Instead, we need to realize that the international rule of law remains alive.

Even though it is sometimes breached, it is still capable of providing security and predictability at an international level. Judge Yusuf contradicted the Roman statesman Cicero, who famously stated that “in times of war, the law falls silent.”   

“Thanks to the UN Charter and to the existence of a rule of law at the international level, law no longer stands mute in the midst of wars,” said Judge Yusuf. “The ICJ has several cases before it relating to the war in Ukraine and to the Israeli-Palestinian conflict.
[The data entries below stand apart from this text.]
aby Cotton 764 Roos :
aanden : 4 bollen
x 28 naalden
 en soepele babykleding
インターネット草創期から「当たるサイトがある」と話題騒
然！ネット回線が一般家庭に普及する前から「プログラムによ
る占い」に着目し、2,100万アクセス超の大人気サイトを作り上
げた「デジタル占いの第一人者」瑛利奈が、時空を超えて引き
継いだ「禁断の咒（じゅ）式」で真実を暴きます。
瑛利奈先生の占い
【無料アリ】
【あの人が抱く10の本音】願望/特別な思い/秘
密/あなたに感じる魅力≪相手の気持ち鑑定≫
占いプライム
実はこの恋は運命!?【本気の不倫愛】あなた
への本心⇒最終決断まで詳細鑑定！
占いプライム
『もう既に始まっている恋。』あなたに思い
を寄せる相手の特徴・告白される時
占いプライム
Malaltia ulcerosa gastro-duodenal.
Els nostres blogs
It has already pronounced itself on some of the issues pertaining to these wars.”

The ICJ, he added, has stated the law as it always has and has not held back its views, nor has it condoned human suffering, the loss of life, and the destruction arising from wars. Other UN organs, in particular the General Assembly and the International Criminal Court, have done the same.
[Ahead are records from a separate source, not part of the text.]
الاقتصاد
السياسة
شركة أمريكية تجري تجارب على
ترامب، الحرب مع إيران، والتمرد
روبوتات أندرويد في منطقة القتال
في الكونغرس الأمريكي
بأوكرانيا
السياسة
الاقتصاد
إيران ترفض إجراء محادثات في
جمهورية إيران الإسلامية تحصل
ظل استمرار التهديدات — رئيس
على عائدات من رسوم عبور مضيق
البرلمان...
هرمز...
Moreover, international law has a larger scope than addressing wars; it also affects the daily lives of ordinary people. He shared examples of laws that provide for, among others, speedy transmission of telecommunications from one country to another, international air travel, and even the regulations governing export of fresh fruit.

“In light of this reality, I am always surprised when I hear that international law no longer matters or that international law has failed or is no longer observed by states,” he said. Could similar doomsday remarks be made about domestic law when mass murders are committed in a country? Judge Yusuf challenged the audience to find their own answers to such questions.

Finally, he concluded with a quote from Palestinian poet Mahmoud Darwish on peace and the fallacy of war as well as a quote from Carl Sagan’s book Pale Blue Dot, also about war and the tiny planet Earth.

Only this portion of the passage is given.